● **Exercise instructions**
Print the listing in its entirety and exactly, leaving out images.

● **Supplied material**
_ _ _

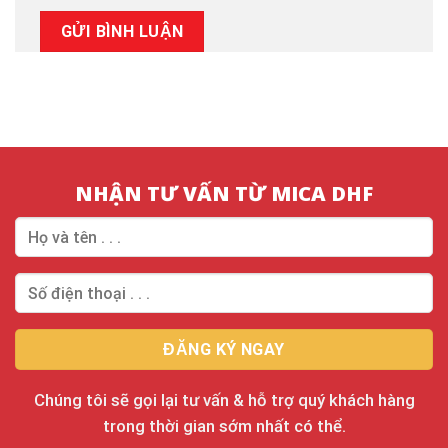
NHẬN TƯ VẤN TỪ MICA DHF
Chúng tôi sẽ gọi lại tư vấn & hỗ trợ quý khách hàng
trong thời gian sớm nhất có thể.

_ _ _

● **Solution below**
NHẬN TƯ VẤN TỪ MICA DHF
Chúng tôi sẽ gọi lại tư vấn & hỗ trợ quý khách hàng
trong thời gian sớm nhất có thể.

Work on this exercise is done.